EXERCISE - Please restate each line of the data below exactly. Omit all images.
START RECORD EXCERPTS
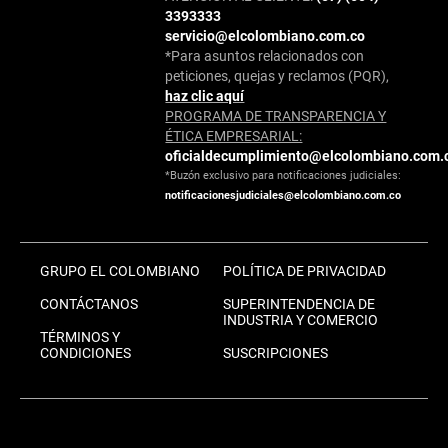
3393333
servicio@elcolombiano.com.co
*Para asuntos relacionados con
peticiones, quejas y reclamos (PQR),
haz clic aquí
PROGRAMA DE TRANSPARENCIA Y
ÉTICA EMPRESARIAL:
oficialdecumplimiento@elcolombiano.com.
*Buzón exclusivo para notificaciones judiciales:
notificacionesjudiciales@elcolombiano.com.co
GRUPO EL COLOMBIANO
POLÍTICA DE PRIVACIDAD
CONTÁCTANOS
SUPERINTENDENCIA DE
INDUSTRIA Y COMERCIO
TÉRMINOS Y
CONDICIONES
SUSCRIPCIONES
END RECORD EXCERPTS
RESULT OF THE EXERCISE -
3393333
servicio@elcolombiano.com.co
*Para asuntos relacionados con
peticiones, quejas y reclamos (PQR),
haz clic aquí
PROGRAMA DE TRANSPARENCIA Y
ÉTICA EMPRESARIAL:
oficialdecumplimiento@elcolombiano.com.
*Buzón exclusivo para notificaciones judiciales:
notificacionesjudiciales@elcolombiano.com.co
GRUPO EL COLOMBIANO
POLÍTICA DE PRIVACIDAD
CONTÁCTANOS
SUPERINTENDENCIA DE
INDUSTRIA Y COMERCIO
TÉRMINOS Y
CONDICIONES
SUSCRIPCIONES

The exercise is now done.